(Beginning of SUPPLIED DATA)

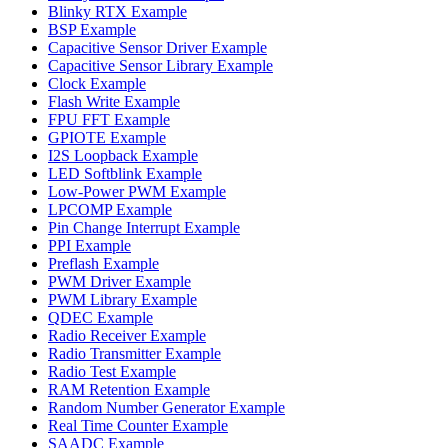
Blinky RTX Example
BSP Example
Capacitive Sensor Driver Example
Capacitive Sensor Library Example
Clock Example
Flash Write Example
FPU FFT Example
GPIOTE Example
I2S Loopback Example
LED Softblink Example
Low-Power PWM Example
LPCOMP Example
Pin Change Interrupt Example
PPI Example
Preflash Example
PWM Driver Example
PWM Library Example
QDEC Example
Radio Receiver Example
Radio Transmitter Example
Radio Test Example
RAM Retention Example
Random Number Generator Example
Real Time Counter Example
SAADC Example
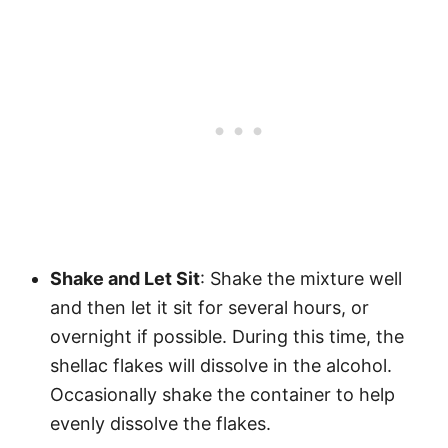
Shake and Let Sit
: Shake the mixture well
and then let it sit for several hours, or
overnight if possible. During this time, the
shellac flakes will dissolve in the alcohol.
Occasionally shake the container to help
evenly dissolve the flakes.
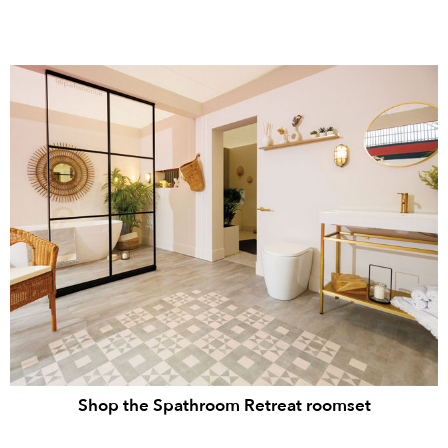
Shop the Spathroom Retreat roomset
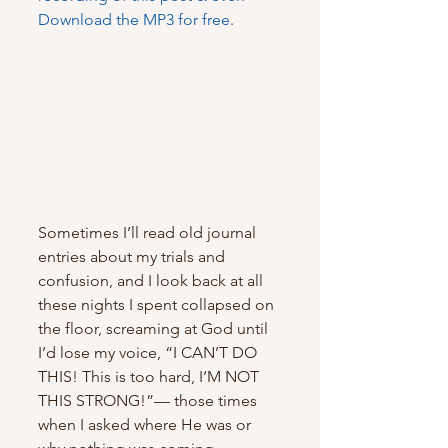
Download the MP3 for free.
Sometimes I’ll read old journal 
entries about my trials and 
confusion, and I look back at all 
these nights I spent collapsed on 
the floor, screaming at God until 
I’d lose my voice, “I CAN’T DO 
THIS! This is too hard, I’M NOT 
THIS STRONG!”— those times 
when I asked where He was or 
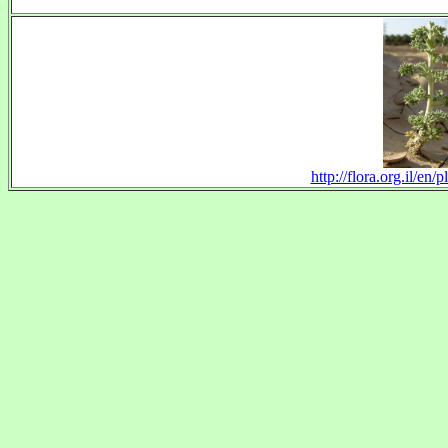
http://flora.org.il/e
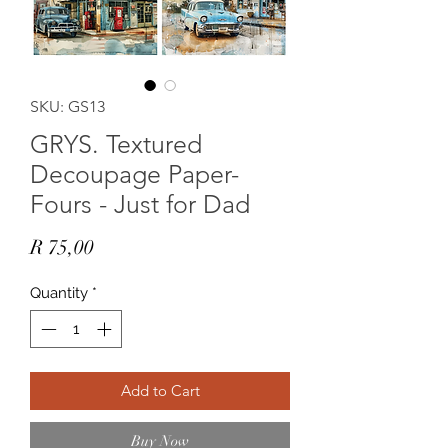
SKU: GS13
GRYS. Textured
Decoupage Paper-
Fours - Just for Dad
Price
R 75,00
Quantity
*
Add to Cart
Buy Now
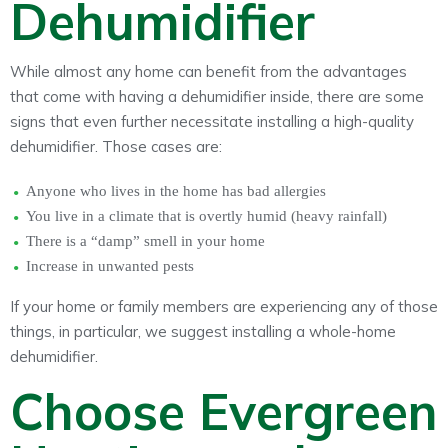
Dehumidifier
While almost any home can benefit from the advantages
that come with having a dehumidifier inside, there are some
signs that even further necessitate installing a high-quality
dehumidifier. Those cases are:
Anyone who lives in the home has bad allergies
You live in a climate that is overtly humid (heavy rainfall)
There is a “damp” smell in your home
Increase in unwanted pests
If your home or family members are experiencing any of those
things, in particular, we suggest installing a whole-home
dehumidifier.
Choose Evergreen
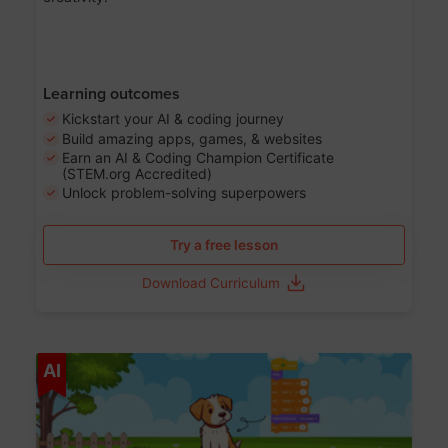
Learning outcomes
Kickstart your AI & coding journey
Build amazing apps, games, & websites
Earn an AI & Coding Champion Certificate
(STEM.org Accredited)
Unlock problem-solving superpowers
Try a free lesson
Download Curriculum
Age 5-14
AI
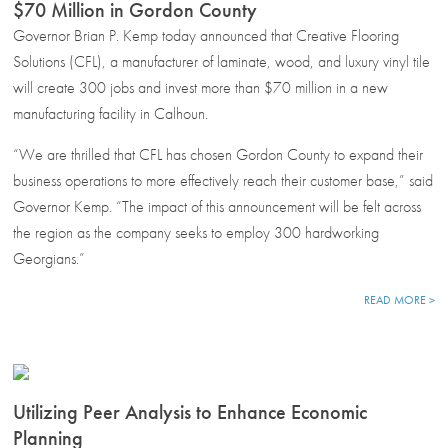
$70 Million in Gordon County
Governor Brian P. Kemp today announced that Creative Flooring
Solutions (CFL), a manufacturer of laminate, wood, and luxury vinyl tile
will create 300 jobs and invest more than $70 million in a new
manufacturing facility in Calhoun.
“We are thrilled that CFL has chosen Gordon County to expand their
business operations to more effectively reach their customer base,” said
Governor Kemp. “The impact of this announcement will be felt across
the region as the company seeks to employ 300 hardworking
Georgians.”
READ MORE >
Utilizing Peer Analysis to Enhance Economic
Planning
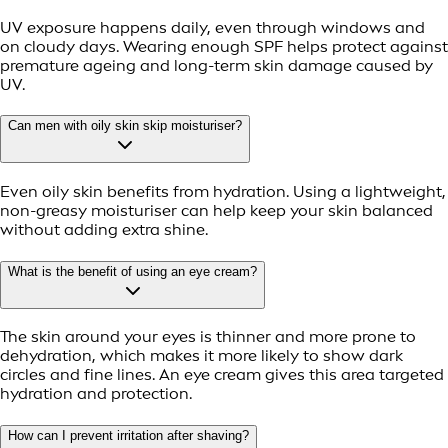
UV exposure happens daily, even through windows and
on cloudy days. Wearing enough SPF helps protect against
premature ageing and long-term skin damage caused by
UV.
Can men with oily skin skip moisturiser?
Even oily skin benefits from hydration. Using a lightweight,
non-greasy moisturiser can help keep your skin balanced
without adding extra shine.
What is the benefit of using an eye cream?
The skin around your eyes is thinner and more prone to
dehydration, which makes it more likely to show dark
circles and fine lines. An eye cream gives this area targeted
hydration and protection.
How can I prevent irritation after shaving?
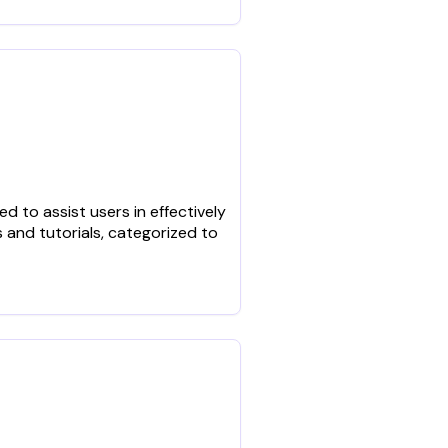
 to assist users in effectively
 and tutorials, categorized to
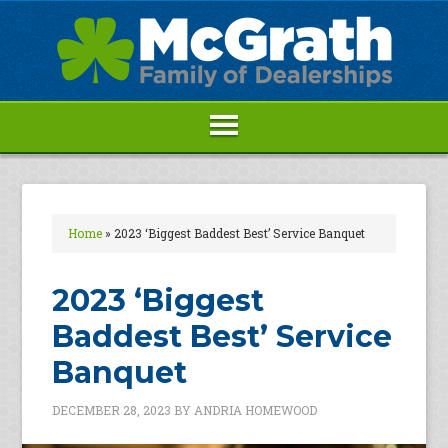
Home
»
2023 ‘Biggest Baddest Best’ Service Banquet
2023 ‘Biggest
Baddest Best’ Service
Banquet
DECEMBER 28, 2023
BY
ANDRIA HOMEWOOD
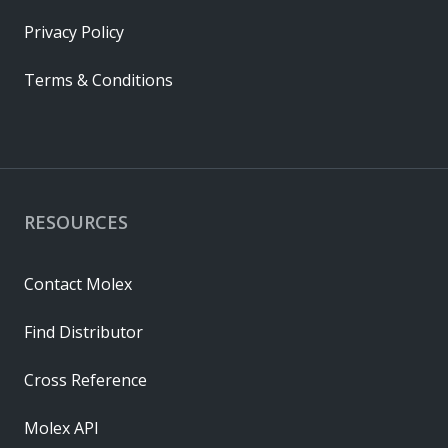
Privacy Policy
Terms & Conditions
RESOURCES
Contact Molex
Find Distributor
Cross Reference
Molex API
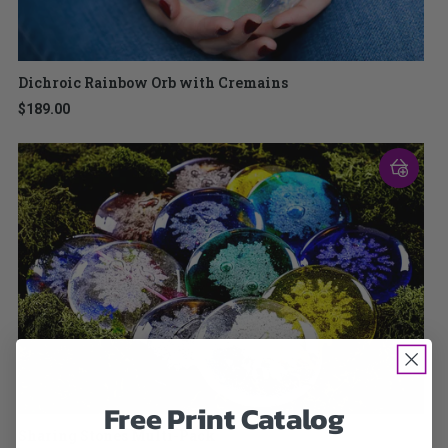
Dichroic Rainbow Orb with Cremains
$189.00
Free Print Catalog
Sharing Stones Multi-Pack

(End of SUPPLIED DATA)

### [WORK ORDER]
From the line containing "hydration and protection." to the final line of the entries, both included, transcribe every line exactly, omit the pictures, and add nothing more.

### [TASK RESULT]
hydration and protection.
How can I prevent irritation after shaving?
 to assist users in effectively
 and tutorials, categorized to
Home
»
2023 ‘Biggest Baddest Best’ Service Banquet
2023 ‘Biggest
Baddest Best’ Service
Banquet
DECEMBER 28, 2023
BY
ANDRIA HOMEWOOD
Privacy Policy
Terms & Conditions
RESOURCES
Contact Molex
Find Distributor
Cross Reference
Molex API
Dichroic Rainbow Orb with Cremains
$189.00
Free Print Catalog
Sharing Stones Multi-Pack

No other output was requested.